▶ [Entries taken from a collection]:
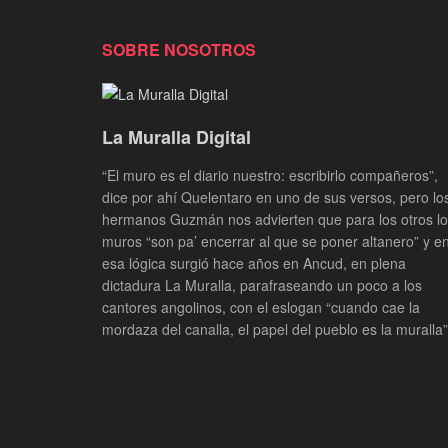
SOBRE NOSOTROS
La Muralla Digital
“El muro es el diario nuestro: escribirlo compañeros”,
dice por ahí Quelentaro en uno de sus versos, pero lo
hermanos Guzmán nos advierten que para los otros l
muros “son pa’ encerrar al que se poner altanero” y e
esa lógica surgió hace años en Ancud, en plena
dictadura La Muralla, parafraseando un poco a los
cantores angolinos, con el eslogan “cuando cae la
mordaza del canalla, el papel del pueblo es la muralla”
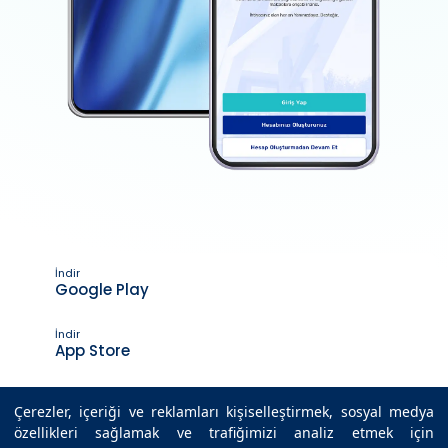
İndir
Google Play
İndir
App Store
Çerezler, içeriği ve reklamları kişiselleştirmek, sosyal medya
özellikleri sağlamak ve trafiğimizi analiz etmek için
Son Güncelleme Tarihi : 30.09.2025 17:30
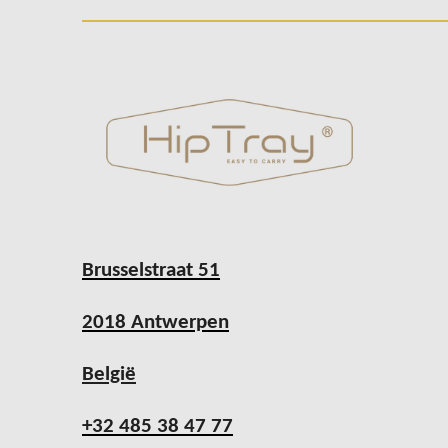
Brusselstraat 51
2018 Antwerpen
België
+32 485 38 47 77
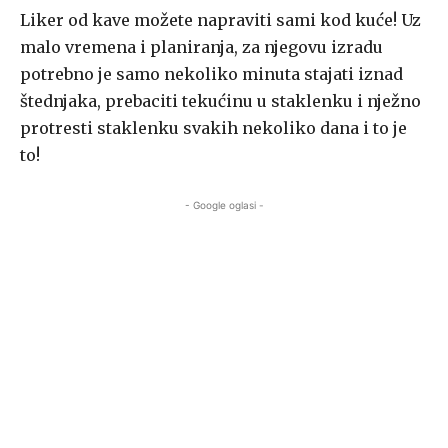
Liker od kave možete napraviti sami kod kuće! Uz
malo vremena i planiranja, za njegovu izradu
potrebno je samo nekoliko minuta stajati iznad
štednjaka, prebaciti tekućinu u staklenku i nježno
protresti staklenku svakih nekoliko dana i to je
to!
- Google oglasi -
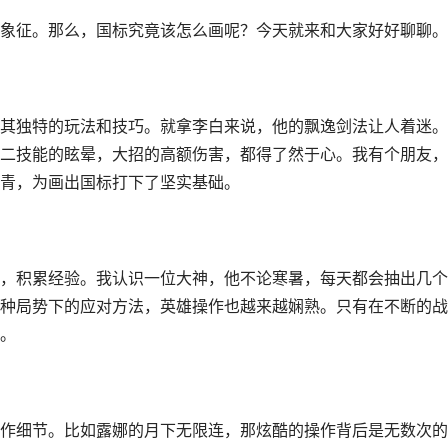
象征。那么，国标究竟该怎么画呢？今天就来和大家好好聊聊。
其独特的玩法和技巧。就拿李白来说，他的飘逸剑法让人着迷。
二技能的眩晕，大招的高额伤害，都得了然于心。我有个朋友，
青，为画出国标打下了坚实基础。
，积累经验。我认识一位大神，他不论寒暑，每天都会抽出几个
种局势下的应对方法，英雄操作也越来越娴熟。只有在不断的战
。
作细节。比如露娜的月下无限连，那炫酷的操作背后是无数次的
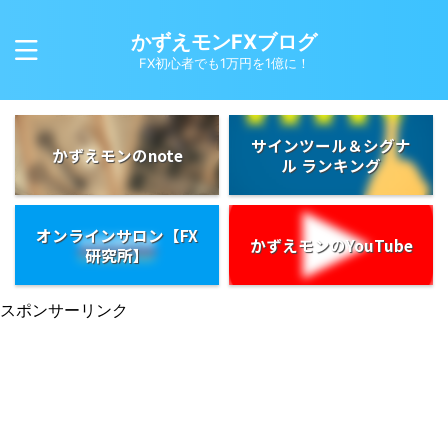
かずえモンFXブログ
FX初心者でも1万円を1億に！
サインツール＆シグナ
かずえモンのnote
ル ランキング
オンラインサロン【FX
かずえモンのYouTube
研究所】
スポンサーリンク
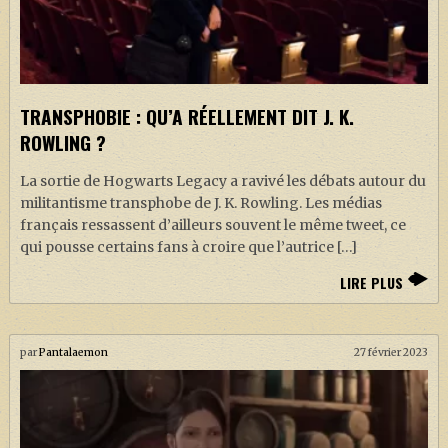
TRANSPHOBIE : QU’A RÉELLEMENT DIT J. K.
ROWLING ?
La sortie de Hogwarts Legacy a ravivé les débats autour du
militantisme transphobe de J. K. Rowling. Les médias
français ressassent d’ailleurs souvent le même tweet, ce
qui pousse certains fans à croire que l’autrice […]
LIRE PLUS
par
Pantalaemon
27 février 2023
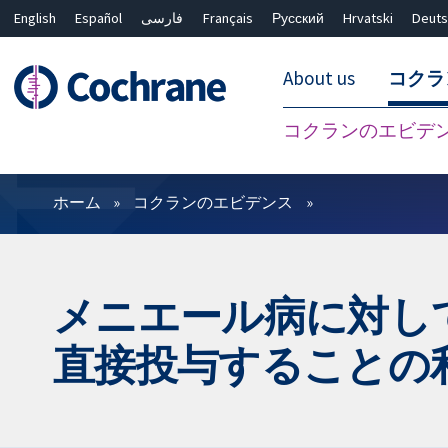
English
Español
فارسی
Français
Русский
Hrvatski
Deuts
About us
コクラ
コクランのエビデ
フィルター
ホーム
コクランのエビデンス
メニエール病に対し
直接投与することの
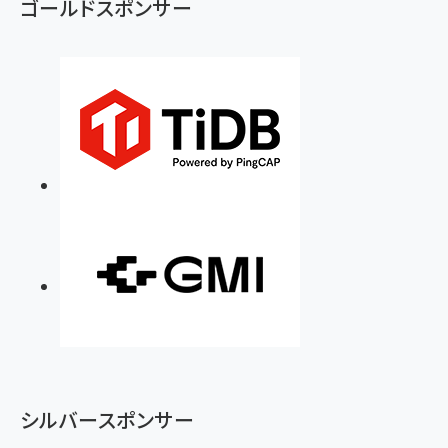
ゴールドスポンサー
シルバースポンサー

▶ [WORK TASK]:
Repeat, exactly and in full, each line from the start of the data to the line that contains "Liker od kave". Pictures do not go in.

▶ [RESULT OF THE TASK]:
SOBRE NOSOTROS
La Muralla Digital
“El muro es el diario nuestro: escribirlo compañeros”,
dice por ahí Quelentaro en uno de sus versos, pero lo
hermanos Guzmán nos advierten que para los otros l
muros “son pa’ encerrar al que se poner altanero” y e
esa lógica surgió hace años en Ancud, en plena
dictadura La Muralla, parafraseando un poco a los
cantores angolinos, con el eslogan “cuando cae la
mordaza del canalla, el papel del pueblo es la muralla”
İndir
Google Play
İndir
App Store
Çerezler, içeriği ve reklamları kişiselleştirmek, sosyal medya
özellikleri sağlamak ve trafiğimizi analiz etmek için
Son Güncelleme Tarihi : 30.09.2025 17:30
Brusselstraat 51
2018 Antwerpen
België
+32 485 38 47 77
Liker od kave možete napraviti sami kod kuće! Uz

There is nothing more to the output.